Roberto Azienda est arrivé aux Saintes-Marie-de-la-Mer en quinze jours, soit cinq de moins que prévu. | DR
Il est des batailles que l’on ne peut entreprendre que seul. Mais celle de sa femme, Roberto a voulu la partager, à sa manière. Parti mi-mai de son domicile à Corseaux, il a ramé 630 kilomètres dans son kayak pour rallier en quinze jours les Saintes-Marie-de-la-Mer, en Camargue.

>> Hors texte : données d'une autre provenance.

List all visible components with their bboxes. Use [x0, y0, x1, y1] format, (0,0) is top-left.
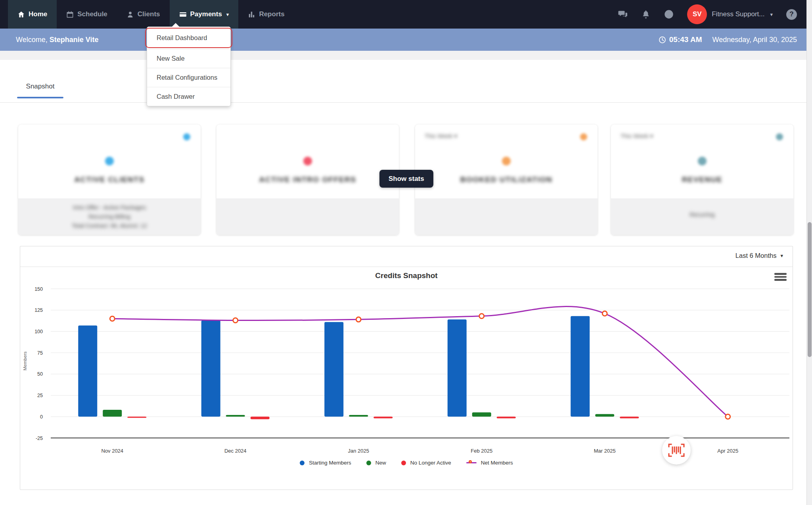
marker-net-members — [479, 314, 484, 319]
y-axis-title: Members — [23, 351, 27, 371]
legend-dot — [366, 461, 371, 465]
legend-label: No Longer Active — [410, 460, 451, 466]
y-axis-tick-label: -25 — [36, 436, 43, 441]
bar-no-longer-active — [127, 417, 146, 418]
y-axis-tick-label: 150 — [34, 286, 43, 292]
barcode-scan-fab[interactable] — [662, 436, 691, 465]
legend-item-new[interactable]: New — [366, 460, 386, 466]
card-footer: Intro Offer - Active Packages Recurring … — [18, 198, 201, 235]
account-name: Fitness Support... — [712, 10, 764, 18]
y-axis-tick-label: 100 — [34, 329, 43, 334]
x-axis-tick-label: Feb 2025 — [471, 448, 492, 454]
bar-starting-members — [324, 322, 343, 417]
bar-starting-members — [571, 316, 590, 417]
account-menu[interactable]: SV Fitness Support... ▾ — [687, 4, 773, 24]
tab-snapshot[interactable]: Snapshot — [17, 60, 63, 98]
clock-small-icon — [659, 36, 666, 44]
credit-card-icon — [179, 11, 187, 18]
nav-label: Schedule — [77, 10, 107, 18]
tab-label: Snapshot — [26, 83, 55, 90]
period-dropdown[interactable]: This Week ▾ — [425, 132, 457, 140]
bar-new — [226, 415, 245, 417]
stat-card-revenue: This Week ▾ REVENUE Recurring — [611, 125, 793, 235]
gear-icon[interactable] — [580, 133, 587, 140]
menu-item-cash-drawer[interactable]: Cash Drawer — [147, 87, 230, 106]
marker-net-members — [110, 316, 115, 321]
footer-line: Total Contract: 96, Alumni: 12 — [18, 221, 201, 230]
active-tab-underline — [17, 97, 63, 98]
x-axis-tick-label: Jan 2025 — [348, 448, 370, 454]
welcome-bar: Welcome, Stephanie Vite 05:43 AM Wednesd… — [0, 29, 812, 51]
avatar: SV — [687, 4, 707, 24]
nav-item-home[interactable]: Home — [8, 0, 57, 29]
welcome-message: Welcome, Stephanie Vite — [16, 36, 98, 44]
bar-chart-icon — [248, 11, 255, 18]
y-axis-tick-label: 125 — [34, 307, 43, 313]
range-selector[interactable]: Last 6 Months ▾ — [735, 252, 783, 259]
menu-item-retail-dashboard[interactable]: Retail Dashboard — [147, 27, 230, 49]
current-date: Wednesday, April 30, 2025 — [712, 36, 797, 44]
nav-item-clients[interactable]: Clients — [117, 0, 170, 29]
page-background-strip — [0, 51, 812, 60]
barcode-icon — [668, 444, 685, 457]
card-title: ACTIVE CLIENTS — [18, 175, 201, 184]
menu-item-new-sale[interactable]: New Sale — [147, 49, 230, 68]
legend-item-net-members[interactable]: Net Members — [466, 460, 513, 466]
stat-donut-icon — [303, 157, 312, 165]
y-axis-tick-label: 25 — [37, 393, 43, 398]
calendar-icon — [66, 11, 74, 18]
show-stats-button[interactable]: Show stats — [379, 170, 433, 188]
legend-label: Net Members — [481, 460, 513, 466]
nav-label: Clients — [138, 10, 160, 18]
stat-donut-icon — [698, 157, 707, 165]
menu-item-label: New Sale — [157, 55, 185, 62]
marker-net-members — [602, 311, 607, 316]
scrollbar-thumb[interactable] — [808, 222, 812, 357]
legend-item-no-longer-active[interactable]: No Longer Active — [401, 460, 451, 466]
bar-new — [103, 410, 122, 417]
chevron-down-icon: ▾ — [770, 12, 773, 17]
footer-line: Recurring — [611, 210, 793, 219]
card-title: REVENUE — [611, 175, 793, 184]
bar-new — [595, 414, 614, 417]
nav-item-schedule[interactable]: Schedule — [57, 0, 117, 29]
y-axis-tick-label: 50 — [37, 371, 43, 377]
nav-item-payments[interactable]: Payments ▾ — [170, 0, 239, 29]
app-screen: Home Schedule Clients Payments ▾ Reports — [0, 0, 812, 505]
bar-starting-members — [78, 325, 97, 417]
card-title: ACTIVE INTRO OFFERS — [216, 175, 399, 184]
x-axis-tick-label: Apr 2025 — [717, 448, 738, 454]
marker-net-members — [726, 414, 730, 419]
user-name: Stephanie Vite — [50, 36, 99, 44]
bar-no-longer-active — [251, 417, 270, 419]
stat-card-booked-utilization: This Week ▾ BOOKED UTILIZATION — [415, 125, 598, 235]
current-time: 05:43 AM — [659, 35, 702, 44]
legend-label: Starting Members — [309, 460, 351, 466]
card-title: BOOKED UTILIZATION — [415, 175, 598, 184]
bar-no-longer-active — [620, 417, 639, 418]
tabs-row: Snapshot — [0, 60, 812, 103]
period-dropdown[interactable]: This Week ▾ — [620, 132, 653, 140]
legend-item-starting-members[interactable]: Starting Members — [300, 460, 351, 466]
chevron-down-icon: ▾ — [226, 12, 229, 17]
payments-dropdown-menu: Retail Dashboard New Sale Retail Configu… — [147, 27, 231, 106]
stat-card-active-intro-offers: ACTIVE INTRO OFFERS — [216, 125, 399, 235]
bar-no-longer-active — [497, 417, 516, 418]
nav-item-reports[interactable]: Reports — [238, 0, 294, 29]
menu-item-label: Retail Configurations — [157, 74, 217, 81]
menu-item-retail-configurations[interactable]: Retail Configurations — [147, 68, 230, 87]
card-footer — [415, 198, 598, 235]
top-nav: Home Schedule Clients Payments ▾ Reports — [0, 0, 812, 29]
clock-icon[interactable] — [664, 10, 674, 19]
bell-icon[interactable] — [641, 10, 651, 19]
menu-item-label: Retail Dashboard — [157, 34, 207, 42]
gear-icon[interactable] — [776, 133, 783, 140]
x-axis-tick-label: Dec 2024 — [224, 448, 247, 454]
chat-icon[interactable] — [618, 10, 628, 19]
nav-label: Payments — [190, 10, 222, 18]
stat-card-active-clients: ACTIVE CLIENTS Intro Offer - Active Pack… — [18, 125, 201, 235]
chart-panel-header: Last 6 Months ▾ — [20, 246, 793, 267]
gear-icon[interactable] — [183, 133, 190, 140]
marker-net-members — [356, 317, 361, 322]
help-icon[interactable]: ? — [786, 9, 797, 20]
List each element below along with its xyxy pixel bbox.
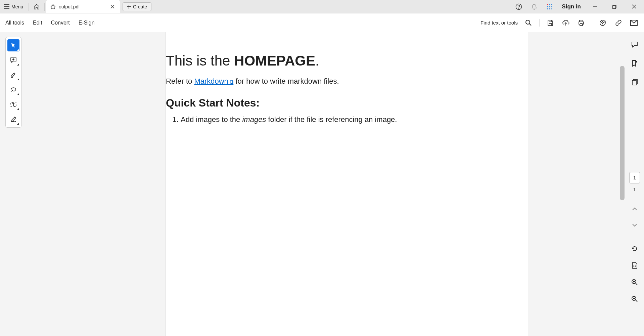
maximize-button[interactable] — [607, 0, 622, 13]
save-button[interactable] — [546, 18, 555, 28]
esign-menu[interactable]: E-Sign — [79, 20, 95, 26]
separator — [44, 3, 45, 11]
svg-text:1:1: 1:1 — [633, 265, 636, 267]
bookmarks-panel-button[interactable] — [629, 57, 641, 69]
bookmark-icon — [631, 59, 638, 67]
svg-point-1 — [518, 8, 519, 9]
thumbnails-panel-button[interactable] — [629, 76, 641, 88]
svg-rect-6 — [549, 6, 550, 7]
menu-button[interactable]: Menu — [0, 0, 27, 13]
zoom-controls: 1:1 — [629, 243, 641, 305]
cloud-upload-icon — [562, 19, 569, 26]
email-button[interactable] — [629, 18, 639, 28]
apps-button[interactable] — [544, 1, 555, 12]
apps-grid-icon — [547, 4, 553, 10]
close-window-button[interactable] — [627, 0, 641, 13]
next-page-button[interactable] — [629, 219, 641, 231]
help-icon — [515, 3, 522, 10]
tab-close-button[interactable] — [109, 3, 116, 10]
sign-tool[interactable] — [7, 113, 19, 125]
markdown-link[interactable]: Markdown ⧉ — [194, 77, 233, 85]
li-post: folder if the file is referencing an ima… — [266, 115, 397, 124]
create-button[interactable]: Create — [123, 2, 151, 11]
fit-page-icon: 1:1 — [631, 262, 638, 269]
document-viewport[interactable]: This is the HOMEPAGE. Refer to Markdown … — [21, 32, 625, 336]
svg-point-12 — [526, 20, 530, 24]
home-button[interactable] — [30, 0, 43, 13]
list-item: Add images to the images folder if the f… — [181, 115, 514, 124]
notifications-button[interactable] — [529, 1, 540, 12]
hamburger-icon — [4, 4, 9, 9]
save-icon — [547, 19, 554, 26]
rotate-icon — [631, 245, 638, 252]
titlebar-left: Menu output.pdf Create — [0, 0, 151, 13]
svg-rect-3 — [549, 4, 550, 5]
svg-rect-8 — [547, 8, 548, 9]
svg-rect-10 — [551, 8, 552, 9]
zoom-out-icon — [631, 296, 638, 302]
home-icon — [34, 4, 40, 10]
document-page: This is the HOMEPAGE. Refer to Markdown … — [166, 32, 528, 336]
select-tool[interactable] — [7, 39, 19, 51]
comments-panel-button[interactable] — [629, 38, 641, 50]
maximize-icon — [612, 5, 616, 9]
zoom-in-button[interactable] — [629, 276, 641, 288]
email-icon — [630, 20, 638, 26]
document-tab[interactable]: output.pdf — [46, 0, 120, 13]
bell-icon — [531, 3, 538, 10]
prev-page-button[interactable] — [629, 203, 641, 215]
all-tools-menu[interactable]: All tools — [5, 20, 24, 26]
comment-tool[interactable] — [7, 54, 19, 66]
li-pre: Add images to the — [181, 115, 242, 124]
p1-post: for how to write markdown files. — [233, 77, 339, 85]
doc-heading-1: This is the HOMEPAGE. — [166, 53, 514, 69]
find-button[interactable] — [524, 18, 533, 28]
minimize-icon — [593, 5, 597, 9]
text-box-tool[interactable] — [7, 98, 19, 111]
signin-button[interactable]: Sign in — [560, 3, 583, 10]
cloud-upload-button[interactable] — [561, 18, 570, 28]
comment-plus-icon — [10, 57, 17, 64]
find-label[interactable]: Find text or tools — [480, 20, 518, 26]
dropdown-corner-icon — [17, 123, 19, 125]
external-link-icon: ⧉ — [228, 79, 233, 85]
text-box-icon — [10, 101, 17, 108]
chevron-down-icon — [632, 223, 637, 227]
minimize-button[interactable] — [588, 0, 602, 13]
toolbar-right: Find text or tools — [480, 18, 639, 28]
print-button[interactable] — [577, 18, 586, 28]
close-icon — [110, 5, 114, 9]
li-italic: images — [242, 115, 266, 124]
scrollbar-thumb[interactable] — [620, 66, 625, 200]
doc-heading-2: Quick Start Notes: — [166, 97, 514, 109]
dropdown-corner-icon — [17, 93, 19, 95]
sparkle-plus-icon — [599, 19, 607, 27]
separator — [539, 19, 540, 27]
star-icon[interactable] — [50, 4, 56, 10]
p1-pre: Refer to — [166, 77, 194, 85]
svg-rect-9 — [549, 8, 550, 9]
page-indicator: 1 1 — [629, 172, 640, 192]
svg-rect-2 — [547, 4, 548, 5]
page-total: 1 — [633, 187, 636, 192]
edit-menu[interactable]: Edit — [33, 20, 42, 26]
rotate-button[interactable] — [629, 243, 641, 255]
dropdown-corner-icon — [17, 49, 19, 51]
svg-rect-5 — [547, 6, 548, 7]
toolbar: All tools Edit Convert E-Sign Find text … — [0, 13, 644, 32]
ai-assistant-button[interactable] — [598, 18, 608, 28]
zoom-out-button[interactable] — [629, 293, 641, 305]
link-button[interactable] — [614, 18, 623, 28]
signature-icon — [10, 116, 17, 123]
page-rule — [166, 39, 514, 39]
svg-rect-16 — [632, 80, 636, 85]
highlight-tool[interactable] — [7, 69, 19, 81]
svg-rect-7 — [551, 6, 552, 7]
convert-menu[interactable]: Convert — [51, 20, 70, 26]
page-number-input[interactable]: 1 — [629, 172, 640, 183]
search-icon — [525, 19, 532, 26]
help-button[interactable] — [513, 1, 524, 12]
chevron-up-icon — [632, 207, 637, 211]
draw-freeform-tool[interactable] — [7, 84, 19, 96]
fit-page-button[interactable]: 1:1 — [629, 259, 641, 271]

Ce trentenaire a également porté les couleurs de S-Endo, une association de soutien aux femmes atteintes d’endométriose en Suisse. Une maladie contre laquelle le couple se bat depuis de nombreuses années. «Nous avons fait beaucoup de processus de procréation médicalement assistée, sans succès pour l’instant. Alors, c’est bien joli pour moi de dire que je la comprends, que je suis là pour elle. Mais à un moment donné, j’avais aussi envie d’emmagasiner de la souffrance.»
Grosse frayeur
Si la traversée du Léman s’est faite sans trop de difficultés, le voyage fut plus agité par la suite. À commencer par les barrages genevois sur le Rhône, infranchissables avec le kayak.
À celui de Chancy-Pougny, c’est l’accident. «Il y avait un seuil à cet endroit. C’est un passage dangereux où l’eau est aspirée, et si on tombe là-dedans, il n’est plus possible d’en sortir, explique Roberto. Il y avait trop de débit et je n’ai pas réussi à sortir à temps. Heureusement, j’ai pu gonfler mon gilet, ce qui m’a sauvé la vie. J’ai eu très peur et j’ai cru que l’aventure s’arrêtait là.»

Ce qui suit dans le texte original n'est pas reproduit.